THEODORA WENDER – Murder Gets a Degree. Avon; paperback original, October 1986.

THEODORA WENDER

   A slim book, at 150 pages (of large print), it still packs a wallop of intensity, emotional drive and impact.

   It is also the second fictional collaboration of Wading River’s chief of police Alden Chase with Glad Gold, female professor of English at Turnbull College, the first being Knight Must Fall (Avon, pbo, 1985), in which the former president of the school was murdered and his body thrown into a pool.

   Wading River is based on a good many New England towns of the same type — this time apparently of the Rhode Island variety. Providence, H. P. Lovecraft’s hometown, is nearby, and witchcraft, black magic and secret covens figure prominently in the death of poor addled Adah Storm, the last descendant of a long line of permanent Wading River residents.

   She even dies on Halloween, but the none of all this has much to do with her murder or the destruction of her home by fire. The motive lies elsewhere, for which I give thanks, as in the context of detective fiction I often find sorcery and contact with evil spirits invariably making for barely tolerable reading.

THEODORA WENDER

   As another of the new authors recently published by Avon, Theodora Wender does a capable job of misleading the reader with the real clues uncovered by Chase and Gold, but any reader who is paying attention should easily decipher the killer’s identity.

   The occasional propensity for using four-letter words seems misplaced in this particular setting and type of story, however, and I while I am happy for Chase and Gold’s delight in each other, I found their tendency to jump into bed (or the equivalent) at every opportunity (so to speak, and hardly explicitly) something I’d somehow (curiously) rather they’d do off-page.

— From Mystery.File 1, January 1987 (revised).



[UPDATE] 11-27-08.   I know a little more about the author than I did in 1987. The two books were the only two mysteries she wrote, and from Al Hubin’s Crime Fiction IV we learn that the author’s real name was Dorothea S. Wender.
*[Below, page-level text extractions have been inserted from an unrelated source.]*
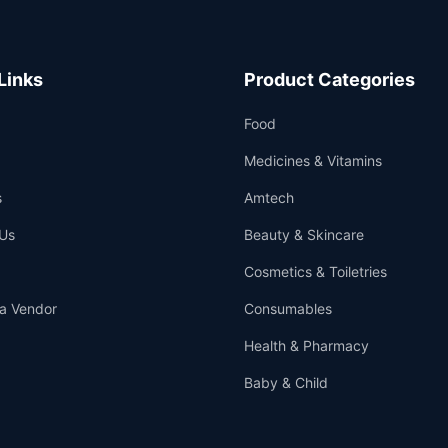
Links
Product Categories
Food
Medicines & Vitamins
s
Amtech
Us
Beauty & Skincare
Cosmetics & Toiletries
a Vendor
Consumables
Health & Pharmacy
Baby & Child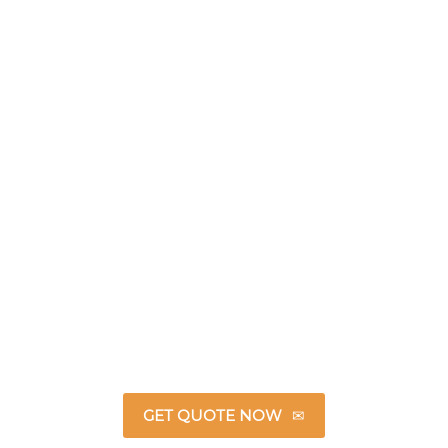
GET QUOTE NOW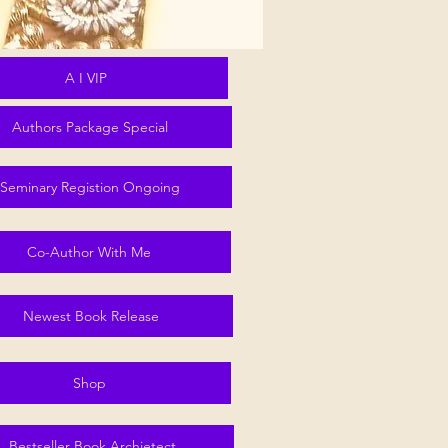
A I VIP
Authors Package Special
Seminary Registion Ongoing
Co-Author With Me
Newest Book Release
Shop
Bestseller Book Archietect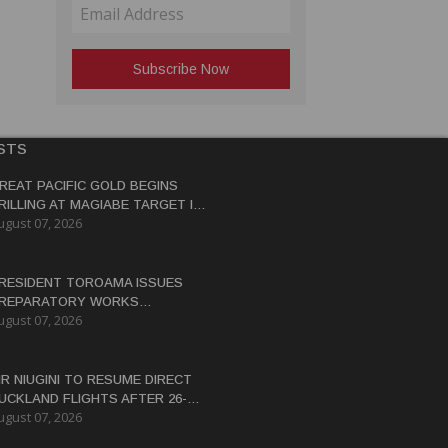
STS
REAT PACIFIC GOLD BEGINS
RILLING AT MAGIABE TARGET IN
ugust 07, 2026
APUA NEW GUINEA
RESIDENT TOROAMA ISSUES
REPARATORY WORKS
ugust 07, 2026
ERTIFICATE FOR PANGUNA
EDEVELOPMENT
IR NIUGINI TO RESUME DIRECT
UCKLAND FLIGHTS AFTER 26-
ugust 07, 2026
EAR HIATUS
She was born in 1934 and died in 2003.

   This helped me use Google to good advantage, allowing me to discover that “Dorothea Schmidt Wender was born in 1934 in Ohio and graduated from Radcliffe College, and then went to the University of Minnesota and Harvard University. She has been Associate Professor and Chairman of the Department of Classics at Wheaton College, Massachusetts. Her publications include book reviews and scholarly articles.”

   One of her scholarly publications was a translation of a book by ancient Greek authors Hesiod and Theognis: Theogony, Works and Days, and Elegies (Penguin Classics).

   I confess that at this relatively late date I do not remember much about the book, but what I said at the time makes me (a) feel like reading it again, and (b) wish that there had been more in the series.